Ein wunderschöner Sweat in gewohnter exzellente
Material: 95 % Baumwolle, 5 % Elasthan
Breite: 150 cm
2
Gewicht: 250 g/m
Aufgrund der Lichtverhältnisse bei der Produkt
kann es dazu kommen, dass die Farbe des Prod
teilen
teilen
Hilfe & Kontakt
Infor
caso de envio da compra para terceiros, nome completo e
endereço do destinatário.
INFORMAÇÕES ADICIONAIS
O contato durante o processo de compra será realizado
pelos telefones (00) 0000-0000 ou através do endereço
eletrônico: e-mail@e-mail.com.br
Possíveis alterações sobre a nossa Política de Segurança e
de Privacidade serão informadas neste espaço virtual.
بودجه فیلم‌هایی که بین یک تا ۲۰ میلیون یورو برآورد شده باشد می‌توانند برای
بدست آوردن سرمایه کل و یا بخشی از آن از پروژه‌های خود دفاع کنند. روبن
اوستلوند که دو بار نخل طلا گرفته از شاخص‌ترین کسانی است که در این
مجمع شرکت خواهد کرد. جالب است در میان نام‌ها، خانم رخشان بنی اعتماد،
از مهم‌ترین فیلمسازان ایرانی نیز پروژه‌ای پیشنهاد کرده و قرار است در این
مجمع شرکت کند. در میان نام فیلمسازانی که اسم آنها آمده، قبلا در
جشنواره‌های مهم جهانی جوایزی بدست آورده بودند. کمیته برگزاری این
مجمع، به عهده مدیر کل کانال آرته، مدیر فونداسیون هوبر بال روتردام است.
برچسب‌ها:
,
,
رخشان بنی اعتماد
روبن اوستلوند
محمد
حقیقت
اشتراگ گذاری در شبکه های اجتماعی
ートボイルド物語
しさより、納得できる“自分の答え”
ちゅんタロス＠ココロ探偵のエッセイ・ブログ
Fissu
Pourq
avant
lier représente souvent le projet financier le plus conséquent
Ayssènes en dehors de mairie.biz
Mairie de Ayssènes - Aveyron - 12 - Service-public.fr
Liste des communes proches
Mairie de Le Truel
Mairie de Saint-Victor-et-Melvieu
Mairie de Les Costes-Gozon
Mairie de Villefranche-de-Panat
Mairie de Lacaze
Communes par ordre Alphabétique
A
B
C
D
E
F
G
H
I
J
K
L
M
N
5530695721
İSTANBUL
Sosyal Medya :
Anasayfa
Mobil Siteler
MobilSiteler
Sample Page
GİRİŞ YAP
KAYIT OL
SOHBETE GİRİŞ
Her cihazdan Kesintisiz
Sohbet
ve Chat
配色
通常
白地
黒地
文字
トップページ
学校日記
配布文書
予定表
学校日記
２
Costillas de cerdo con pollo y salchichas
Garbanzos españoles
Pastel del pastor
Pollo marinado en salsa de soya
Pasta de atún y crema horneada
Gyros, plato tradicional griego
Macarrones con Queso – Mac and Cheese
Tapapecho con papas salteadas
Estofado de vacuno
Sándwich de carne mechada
...
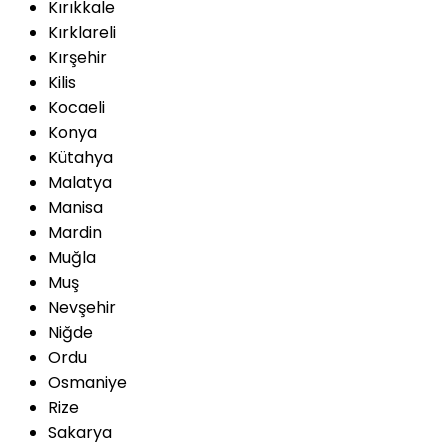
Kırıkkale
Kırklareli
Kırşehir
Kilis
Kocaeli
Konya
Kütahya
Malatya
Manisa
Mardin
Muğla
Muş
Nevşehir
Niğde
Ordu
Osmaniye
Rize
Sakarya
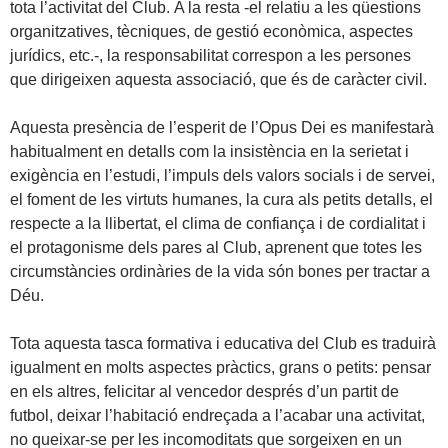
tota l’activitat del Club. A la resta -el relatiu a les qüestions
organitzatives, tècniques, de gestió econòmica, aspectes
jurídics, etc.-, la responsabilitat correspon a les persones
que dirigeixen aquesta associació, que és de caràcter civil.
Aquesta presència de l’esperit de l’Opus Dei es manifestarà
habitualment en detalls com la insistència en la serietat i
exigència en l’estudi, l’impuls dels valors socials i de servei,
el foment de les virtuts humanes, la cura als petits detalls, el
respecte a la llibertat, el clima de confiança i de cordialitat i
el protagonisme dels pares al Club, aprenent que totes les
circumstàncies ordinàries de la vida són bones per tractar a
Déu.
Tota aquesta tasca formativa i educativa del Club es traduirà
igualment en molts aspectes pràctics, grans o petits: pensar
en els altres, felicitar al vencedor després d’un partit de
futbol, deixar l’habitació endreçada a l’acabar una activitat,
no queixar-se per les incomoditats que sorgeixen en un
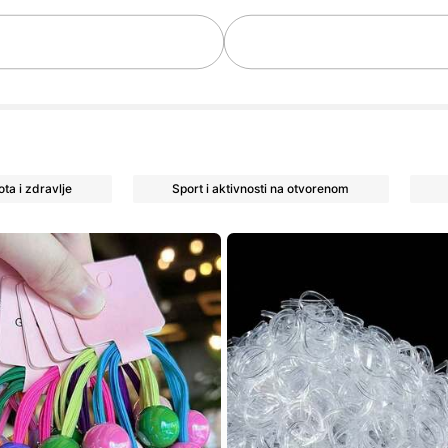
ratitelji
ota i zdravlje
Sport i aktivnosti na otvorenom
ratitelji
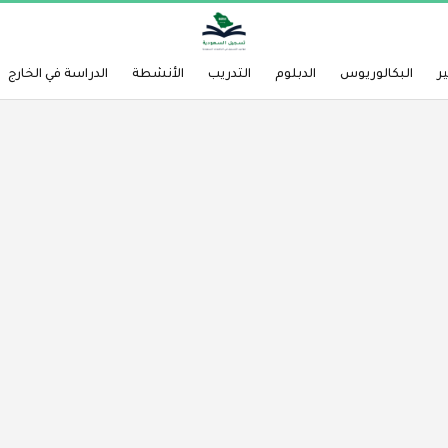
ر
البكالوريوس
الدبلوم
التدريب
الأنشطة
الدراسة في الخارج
--
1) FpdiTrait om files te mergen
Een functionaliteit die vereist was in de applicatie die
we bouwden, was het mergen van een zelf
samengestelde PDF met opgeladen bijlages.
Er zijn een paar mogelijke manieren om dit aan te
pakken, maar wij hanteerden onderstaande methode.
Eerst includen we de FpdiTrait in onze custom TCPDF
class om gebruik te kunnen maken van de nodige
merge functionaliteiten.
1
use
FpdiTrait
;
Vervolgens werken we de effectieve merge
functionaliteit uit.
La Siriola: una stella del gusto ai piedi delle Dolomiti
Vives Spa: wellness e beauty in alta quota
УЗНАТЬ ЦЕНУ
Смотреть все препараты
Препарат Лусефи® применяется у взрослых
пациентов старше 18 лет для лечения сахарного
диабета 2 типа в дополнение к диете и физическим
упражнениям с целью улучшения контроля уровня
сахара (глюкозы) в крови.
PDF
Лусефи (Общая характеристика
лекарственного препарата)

Aim of the exercise :: Look above for the line containing "بدست آوردن سرمایه" and the line containing "lier représente souvent". Transcribe both, with the lines between them, exactly.

Answer below ::
بدست آوردن سرمایه کل و یا بخشی از آن از پروژه‌های خود دفاع کنند. روبن
اوستلوند که دو بار نخل طلا گرفته از شاخص‌ترین کسانی است که در این
مجمع شرکت خواهد کرد. جالب است در میان نام‌ها، خانم رخشان بنی اعتماد،
از مهم‌ترین فیلمسازان ایرانی نیز پروژه‌ای پیشنهاد کرده و قرار است در این
مجمع شرکت کند. در میان نام فیلمسازانی که اسم آنها آمده، قبلا در
جشنواره‌های مهم جهانی جوایزی بدست آورده بودند. کمیته برگزاری این
مجمع، به عهده مدیر کل کانال آرته، مدیر فونداسیون هوبر بال روتردام است.
برچسب‌ها:
,
,
رخشان بنی اعتماد
روبن اوستلوند
محمد
حقیقت
اشتراگ گذاری در شبکه های اجتماعی
ートボイルド物語
しさより、納得できる“自分の答え”
ちゅんタロス＠ココロ探偵のエッセイ・ブログ
Fissu
Pourq
avant
lier représente souvent le projet financier le plus conséquent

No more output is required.